The paucity of literature uncovered in this review speaks to underutilization and analysis of domestic study away opportunities, which can open doors to intercultural learning experiences to new groups of students. Given the diversity of people and cultures in the United States and in many global societies, we urge educators and students alike to consider new types of programs and models in addition to study abroad and community-engaged learning. Domestic study away programs offer one such viable opportunity, and more analysis and research should follow these new models.
The purpose of this systematic literature review was to explore how both researchers and professionals have previously discussed study away programs in empirical and professional literature and to assess systematically common features of these programs. The research questions that guided our review of the literature asked about how “study away” was defined; the conceptual, theoretical, and methodological approaches that researchers have used to study domestic study away; common programmatic features of domestic study away programs; and learning outcomes that have been attributed to domestic study away.
Regarding our first research question, which focused on defining “study away,” our primary finding was that this term is often left undefined. Such a situation allows for considerable ambiguity regarding the experiences that are the topic of this literature, and one obvious recommendation for future work that emerges from our review is that “study away” needs to be clearly defined.

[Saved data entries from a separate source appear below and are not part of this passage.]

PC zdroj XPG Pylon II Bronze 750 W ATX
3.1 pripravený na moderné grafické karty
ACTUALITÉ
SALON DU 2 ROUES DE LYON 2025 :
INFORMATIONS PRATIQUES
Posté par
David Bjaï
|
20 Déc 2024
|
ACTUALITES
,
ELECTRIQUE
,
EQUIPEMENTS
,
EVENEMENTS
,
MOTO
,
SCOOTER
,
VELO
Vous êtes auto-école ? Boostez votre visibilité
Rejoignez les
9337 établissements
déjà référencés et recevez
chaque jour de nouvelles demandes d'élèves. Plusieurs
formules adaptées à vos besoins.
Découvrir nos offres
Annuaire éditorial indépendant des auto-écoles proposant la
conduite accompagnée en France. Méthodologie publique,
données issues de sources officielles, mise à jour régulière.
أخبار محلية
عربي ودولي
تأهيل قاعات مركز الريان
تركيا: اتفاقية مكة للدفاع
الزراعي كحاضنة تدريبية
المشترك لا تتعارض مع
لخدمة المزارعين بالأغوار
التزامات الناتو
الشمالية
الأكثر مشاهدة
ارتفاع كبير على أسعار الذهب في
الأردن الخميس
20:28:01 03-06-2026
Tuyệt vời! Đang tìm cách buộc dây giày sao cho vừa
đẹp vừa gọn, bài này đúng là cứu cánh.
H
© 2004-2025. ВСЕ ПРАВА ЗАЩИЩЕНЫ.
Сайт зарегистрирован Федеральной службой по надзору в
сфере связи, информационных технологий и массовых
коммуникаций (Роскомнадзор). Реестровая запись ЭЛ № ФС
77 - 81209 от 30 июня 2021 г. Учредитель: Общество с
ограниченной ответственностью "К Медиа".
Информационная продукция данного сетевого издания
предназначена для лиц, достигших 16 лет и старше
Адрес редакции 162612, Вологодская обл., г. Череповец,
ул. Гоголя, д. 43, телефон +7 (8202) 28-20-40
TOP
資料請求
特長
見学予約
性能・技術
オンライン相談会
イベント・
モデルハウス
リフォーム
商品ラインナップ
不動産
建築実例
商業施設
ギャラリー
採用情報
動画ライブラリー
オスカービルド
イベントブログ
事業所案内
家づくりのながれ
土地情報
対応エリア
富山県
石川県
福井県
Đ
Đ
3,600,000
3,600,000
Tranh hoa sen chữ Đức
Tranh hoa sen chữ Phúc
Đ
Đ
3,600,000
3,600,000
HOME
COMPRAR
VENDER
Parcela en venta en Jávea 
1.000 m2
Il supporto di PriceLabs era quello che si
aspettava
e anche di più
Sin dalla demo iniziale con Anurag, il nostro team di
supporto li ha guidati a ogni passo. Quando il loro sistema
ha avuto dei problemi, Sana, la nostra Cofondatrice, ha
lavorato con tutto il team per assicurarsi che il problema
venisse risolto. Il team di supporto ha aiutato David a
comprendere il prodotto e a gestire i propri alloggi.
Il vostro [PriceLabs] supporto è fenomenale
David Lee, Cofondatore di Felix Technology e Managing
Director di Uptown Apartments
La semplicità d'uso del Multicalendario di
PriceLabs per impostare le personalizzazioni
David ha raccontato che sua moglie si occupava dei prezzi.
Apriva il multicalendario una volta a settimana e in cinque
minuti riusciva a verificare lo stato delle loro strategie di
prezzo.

In this way, researchers and practitioners who work with mobility programs, whether domestic or international, can ensure that they are discussing the same intercultural learning experience when they refer to study away. Aside from this primary result, one pattern that emerged from the publications we reviewed where “study away” was defined is that authors in the professional literature tended to define study away as a domestic experience, while the empirical literature provides a mix of definitions regarding the location of these programs (domestic, international, or both). Whether “study away” refers specifically to domestic programming or is an umbrella term used for all intercultural programs that involve mobility, whether domestic or international, is an issue for future work in this area. Finally, a separate group of publications provided definitions of “study away” that focused on the learning approaches used in study away programs, such as experiential learning, rather than describing the location of these programs. While such definitions are helpful in that they provide more information about the nature of study away programs, context is key to the intercultural learning experience. Defining these programs without reference to learning context seems incomplete.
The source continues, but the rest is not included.